§ **Listed records**
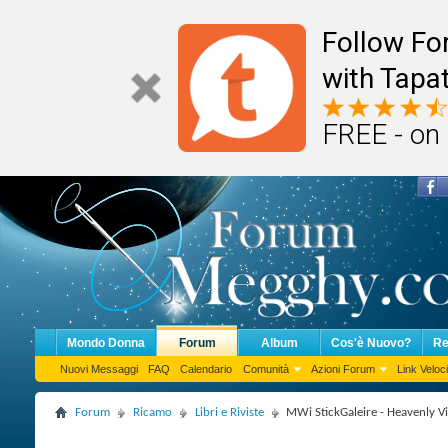
Follow F
with Tapat
FREE - on
Mondo Donna
Forum
Album
Cos'è Nuovo?
Re
Nuovi Messaggi
FAQ
Calendario
Comunità
Azioni Forum
Link Veloci
Forum
Ricamo
Libri e Riviste
MWi StickGaleire - Heavenly V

§ **Task statement**
Would you please copy the listing exactly, omitting every picture?

§ **Result**
Follow F
with Tapat
FREE - on
Mondo Donna
Forum
Album
Cos'è Nuovo?
Re
Nuovi Messaggi
FAQ
Calendario
Comunità
Azioni Forum
Link Veloci
Forum
Ricamo
Libri e Riviste
MWi StickGaleire - Heavenly V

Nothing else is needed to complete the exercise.